ASSIGNMENT> Within the listing below, please copy exactly the lines between the line holding "2.0 MT (150 л.с.) 4×4" and the line holding "بروز جيل جديد", inclusive.

** GIVEN RECORDS follows **

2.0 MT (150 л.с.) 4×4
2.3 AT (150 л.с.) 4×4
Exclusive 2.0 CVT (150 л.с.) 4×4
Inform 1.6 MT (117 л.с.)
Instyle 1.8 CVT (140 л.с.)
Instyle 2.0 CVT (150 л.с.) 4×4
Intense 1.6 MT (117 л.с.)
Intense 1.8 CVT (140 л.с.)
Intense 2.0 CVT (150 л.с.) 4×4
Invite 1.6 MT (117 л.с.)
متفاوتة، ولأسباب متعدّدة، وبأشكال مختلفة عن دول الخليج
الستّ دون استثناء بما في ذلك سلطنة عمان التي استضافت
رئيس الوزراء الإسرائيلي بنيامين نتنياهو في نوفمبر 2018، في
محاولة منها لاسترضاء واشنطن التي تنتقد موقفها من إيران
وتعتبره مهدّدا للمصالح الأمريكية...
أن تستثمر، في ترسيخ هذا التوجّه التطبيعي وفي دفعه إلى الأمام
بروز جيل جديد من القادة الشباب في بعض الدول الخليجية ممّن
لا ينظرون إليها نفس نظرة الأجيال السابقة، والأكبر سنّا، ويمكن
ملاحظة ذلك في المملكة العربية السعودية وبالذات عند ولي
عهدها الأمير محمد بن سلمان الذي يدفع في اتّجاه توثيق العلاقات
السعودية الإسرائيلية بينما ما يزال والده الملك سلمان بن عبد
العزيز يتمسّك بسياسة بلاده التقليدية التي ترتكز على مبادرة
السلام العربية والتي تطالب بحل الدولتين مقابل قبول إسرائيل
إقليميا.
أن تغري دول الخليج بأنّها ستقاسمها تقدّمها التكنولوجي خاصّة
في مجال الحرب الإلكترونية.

** End of GIVEN RECORDS **
** GIVEN RECORDS follows **

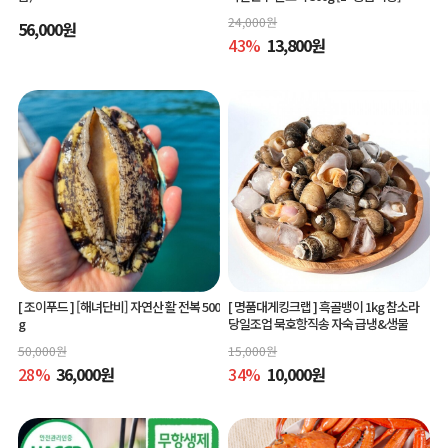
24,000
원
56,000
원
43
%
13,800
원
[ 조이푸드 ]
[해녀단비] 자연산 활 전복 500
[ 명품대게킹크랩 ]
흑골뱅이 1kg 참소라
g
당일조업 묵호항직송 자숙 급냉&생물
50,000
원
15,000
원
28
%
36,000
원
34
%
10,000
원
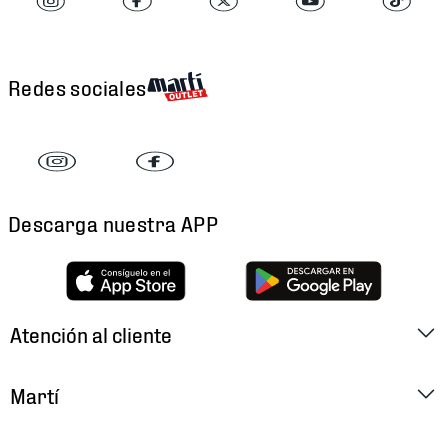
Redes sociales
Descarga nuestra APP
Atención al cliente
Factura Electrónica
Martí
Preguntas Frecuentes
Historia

** End of GIVEN RECORDS **

RESULT OF THE EXERCISE>
2.0 MT (150 л.с.) 4×4
2.3 AT (150 л.с.) 4×4
Exclusive 2.0 CVT (150 л.с.) 4×4
Inform 1.6 MT (117 л.с.)
Instyle 1.8 CVT (140 л.с.)
Instyle 2.0 CVT (150 л.с.) 4×4
Intense 1.6 MT (117 л.с.)
Intense 1.8 CVT (140 л.с.)
Intense 2.0 CVT (150 л.с.) 4×4
Invite 1.6 MT (117 л.с.)
متفاوتة، ولأسباب متعدّدة، وبأشكال مختلفة عن دول الخليج
الستّ دون استثناء بما في ذلك سلطنة عمان التي استضافت
رئيس الوزراء الإسرائيلي بنيامين نتنياهو في نوفمبر 2018، في
محاولة منها لاسترضاء واشنطن التي تنتقد موقفها من إيران
وتعتبره مهدّدا للمصالح الأمريكية...
أن تستثمر، في ترسيخ هذا التوجّه التطبيعي وفي دفعه إلى الأمام
بروز جيل جديد من القادة الشباب في بعض الدول الخليجية ممّن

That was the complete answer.